____ Data records

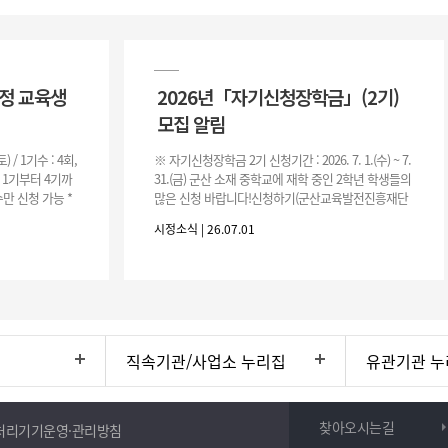
과정 교육생
2026년「자기신청장학금」(2기)
모집 알림
(토) / 1기수 : 4회,
※ 자기신청장학금 2기 신청기간 : 2026. 7. 1.(수) ~ 7.
은 1기부터 4기까
31.(금) 군산 소재 중학교에 재학 중인 2학년 학생들의
만 신청 가능 *
많은 신청 바랍니다!신청하기(군산교육발전진흥재단
홈페이지)☞ https://www.edugunsan.o
시정소식 | 26.07.01
직속기관/사업소 누리집
유관기관 누
찾아오시는길
처리기기운영·관리방침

________

Exercise aim
Wherever a line holds the word "자기신청장학금", copy that line out of the entries above.

Task solution
2026년「자기신청장학금」(2기)
※ 자기신청장학금 2기 신청기간 : 2026. 7. 1.(수) ~ 7.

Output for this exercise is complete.